• PROBLEM REQUIREMENTS: Before you finish, make sure each line of the records has been retyped exactly.

• SUPPLIED MATERIAL:
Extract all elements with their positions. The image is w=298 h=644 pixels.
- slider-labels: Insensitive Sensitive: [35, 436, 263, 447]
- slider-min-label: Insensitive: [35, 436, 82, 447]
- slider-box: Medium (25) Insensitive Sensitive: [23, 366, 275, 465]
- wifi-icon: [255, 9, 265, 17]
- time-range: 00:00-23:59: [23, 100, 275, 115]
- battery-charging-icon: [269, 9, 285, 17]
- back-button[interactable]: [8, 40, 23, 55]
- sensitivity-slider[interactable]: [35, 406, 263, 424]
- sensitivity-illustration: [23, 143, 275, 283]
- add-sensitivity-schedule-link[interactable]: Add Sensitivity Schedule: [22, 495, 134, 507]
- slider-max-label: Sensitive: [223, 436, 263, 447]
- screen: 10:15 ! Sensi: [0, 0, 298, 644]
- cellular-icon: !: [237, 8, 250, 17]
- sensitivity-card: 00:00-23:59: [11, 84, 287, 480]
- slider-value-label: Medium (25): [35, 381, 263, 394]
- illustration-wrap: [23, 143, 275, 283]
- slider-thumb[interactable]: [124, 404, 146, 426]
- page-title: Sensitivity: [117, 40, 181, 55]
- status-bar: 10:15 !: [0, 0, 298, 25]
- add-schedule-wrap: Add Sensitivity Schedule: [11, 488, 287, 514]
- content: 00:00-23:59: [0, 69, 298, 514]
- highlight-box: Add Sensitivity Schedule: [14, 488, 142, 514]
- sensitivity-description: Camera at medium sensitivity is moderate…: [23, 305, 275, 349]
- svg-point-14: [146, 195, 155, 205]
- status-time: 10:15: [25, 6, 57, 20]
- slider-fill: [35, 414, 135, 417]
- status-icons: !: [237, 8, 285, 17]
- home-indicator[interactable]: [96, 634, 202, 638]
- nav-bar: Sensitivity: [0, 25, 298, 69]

• SOLUTION TO THE PROBLEM:
Extract all elements with their positions. The image is w=298 h=644 pixels.
- slider-labels: Insensitive Sensitive: [35, 436, 263, 447]
- slider-min-label: Insensitive: [35, 436, 82, 447]
- slider-box: Medium (25) Insensitive Sensitive: [23, 366, 275, 465]
- wifi-icon: [255, 9, 265, 17]
- time-range: 00:00-23:59: [23, 100, 275, 115]
- battery-charging-icon: [269, 9, 285, 17]
- back-button[interactable]: [8, 40, 23, 55]
- sensitivity-slider[interactable]: [35, 406, 263, 424]
- sensitivity-illustration: [23, 143, 275, 283]
- add-sensitivity-schedule-link[interactable]: Add Sensitivity Schedule: [22, 495, 134, 507]
- slider-max-label: Sensitive: [223, 436, 263, 447]
- screen: 10:15 ! Sensi: [0, 0, 298, 644]
- cellular-icon: !: [237, 8, 250, 17]
- sensitivity-card: 00:00-23:59: [11, 84, 287, 480]
- slider-value-label: Medium (25): [35, 381, 263, 394]
- illustration-wrap: [23, 143, 275, 283]
- slider-thumb[interactable]: [124, 404, 146, 426]
- page-title: Sensitivity: [117, 40, 181, 55]
- status-bar: 10:15 !: [0, 0, 298, 25]
- add-schedule-wrap: Add Sensitivity Schedule: [11, 488, 287, 514]
- content: 00:00-23:59: [0, 69, 298, 514]
- highlight-box: Add Sensitivity Schedule: [14, 488, 142, 514]
- sensitivity-description: Camera at medium sensitivity is moderate…: [23, 305, 275, 349]
- svg-point-14: [146, 195, 155, 205]
- status-time: 10:15: [25, 6, 57, 20]
- slider-fill: [35, 414, 135, 417]
- status-icons: !: [237, 8, 285, 17]
- home-indicator[interactable]: [96, 634, 202, 638]
- nav-bar: Sensitivity: [0, 25, 298, 69]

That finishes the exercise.